This episode commenced with a isolated photograph, arguably the most impactful ever snapped of a member of the monarchy.
Present was the Duke of York, with his arm around a teenage girl, while another individual beamed suggestively in the background.
Absent that image, shot at a party in 2001, who would have believed the allegations of a young woman who said she was transported across the Atlantic and forced to have cursory intimate contact with a individual of the monarchy?
A curious, indicative gesture by someone who had overtly stated to have never known about her, claimed he could not have had intimate contact with her, and yet handed over a substantial sum of his mother's funds to avert a protracted lawsuit.
Against this backdrop, conversations of the royal family acting swiftly to sever ties with Andrew are wide of the mark. This controversy has endured for the largest portion of 15 years since that image, and an additional snapshot of Andrew strolling congenially with a convicted sex offender came to light.
Travel were listed in official documents: private aircraft transfers from the estate to a sporting venue and back again in time for dining, chartered planes instead of scheduled services, all for the comfort of "Airmiles Andy".
Additionally the entitlement which expected subservience when he walked into a area or the profound obsession about his designations used on his correspondence in letters to his associates.
He managed to escape consequences while his matriarch, who inexplicably indulged him, was still alive. The Queen did at least strip him of official roles and honorary colonelcies in the consequence of his ill-fated and, as revealed, untruthful media appearance six years ago.
Merely in the last two weeks that events sped up, following the release of biographical works giving more troubling particulars of his actions and that of his companions.
Further disclosures have again exposed Andrew's thinking that he could get away with being untruthful about his relationship with a convicted criminal.
People (and the press) were far more perceptive of the royal family. There was not a single person of any consequence to speak up for him, a outcome of all those years of arrogance.
The more astute royals recognized that. The primary concern is to transfer the institution, if not as previously at least whole and unblemished.
For generations the last 190 years trying to overcome the image of earlier rulers, demonstrating they are valuable, responsible and responsive to their subjects.
Andrew was putting all that in danger in an age when deference and discretion is no longer adequate.
Eventually, the notoriously uncertain sovereign was pressured further. There was no alternative. The palace had surrendered command of the narrative.
Now it is the loss of designations and the continued and life-long social disgrace that will hurt Andrew the most.
He is still a royal advisor, theoretically able to substitute for the king, and he is still in the succession to the monarchy, but none of these will actually come to pass.
Do individuals he meets still acknowledge him? Will they still make mistakes and call him Sir? Would they say Andrew,
Of course, he is not retiring to suburbia, but to the monarchy's vast property at a royal residence.
In that place, he will be furnished by the monarch with one of the estate properties and given some form of personal stipend.
It is not his former home, where he paid a token rent for more than 20 years, and Norfolk is a bit far, but even so it may not be far enough.
The situation continues. There are still files in the possession of American legislators to be made public.
Perhaps for the moment the reputational impact to the monarchy is contained. The narrative from the institution was evidently that the removal of designations was what the sovereign, and especially other senior monarchical figures, desired.

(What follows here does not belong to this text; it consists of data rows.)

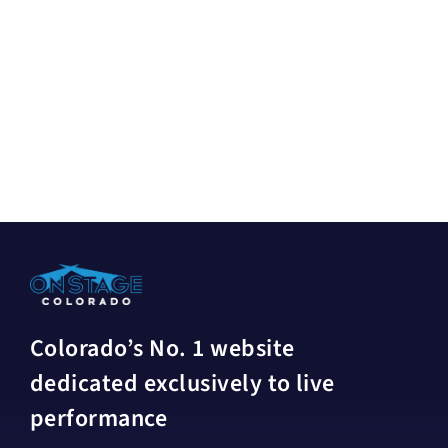
Colorado’s No. 1 website
dedicated exclusively to live
performance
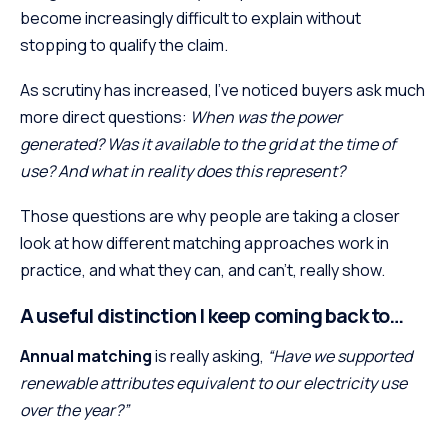
become increasingly difficult to explain without
stopping to qualify the claim.
As scrutiny has increased, I’ve noticed buyers ask much
more direct questions:
When was the power
generated? Was it available to the grid at the time of
use? And what in reality does this represent?
Those questions are why people are taking a closer
look at how different matching approaches work in
practice, and what they can, and can’t, really show.
A useful distinction I keep coming back to…
Annual matching
is really asking,
“Have we supported
renewable attributes equivalent to our electricity use
over the year?”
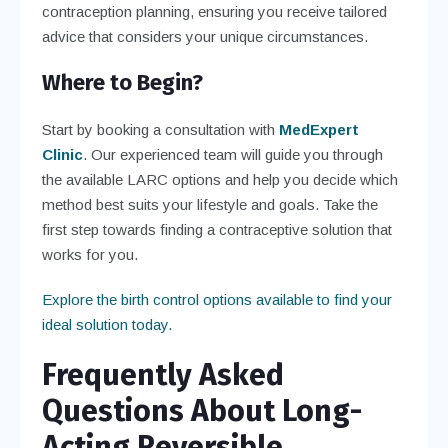
contraception planning, ensuring you receive tailored
advice that considers your unique circumstances.
Where to Begin?
Start by booking a consultation with
MedExpert
Clinic
. Our experienced team will guide you through
the available LARC options and help you decide which
method best suits your lifestyle and goals. Take the
first step towards finding a contraceptive solution that
works for you.
Explore the birth control options available to find your
ideal solution today.
Frequently Asked
Questions About Long-
Acting Reversible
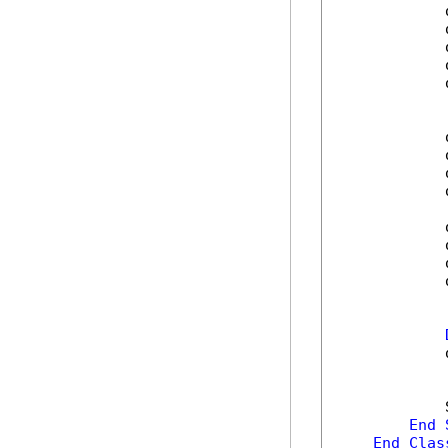
            
            
            
            
            
            
            
            
            
            
            
            
            
            
            
End
End
Clas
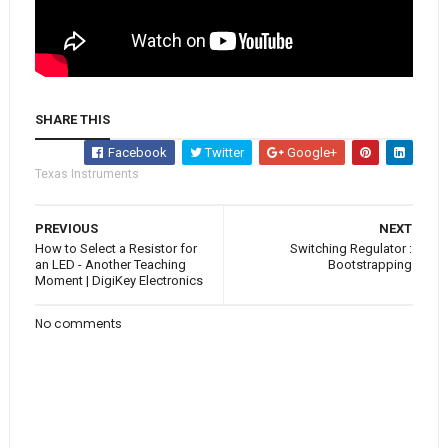
SHARE THIS
Facebook
Twitter
Google+
Texas Instruments
PREVIOUS
NEXT
How to Select a Resistor for
Switching Regulator :
an LED - Another Teaching
Bootstrapping
Moment | DigiKey Electronics
No comments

No more deception that Andrew was acting willingly. And, remarkably, the concise communication showed evidently that the institution were aligning with the complainant's account of occurrences.
Furthermore, for the premiere occasion they ultimately showed concern for the survivors: "These actions are considered essential, notwithstanding the reality that he continues to deny the claims against him."
In the end it is arrogance, self-interest and laziness that will destroy the crown. In his stupidity, self-gratification and greed, Andrew gives the impression never to have grasped that lesson.
Lena is a tech enthusiast and business strategist with a passion for digital innovation and entrepreneurship.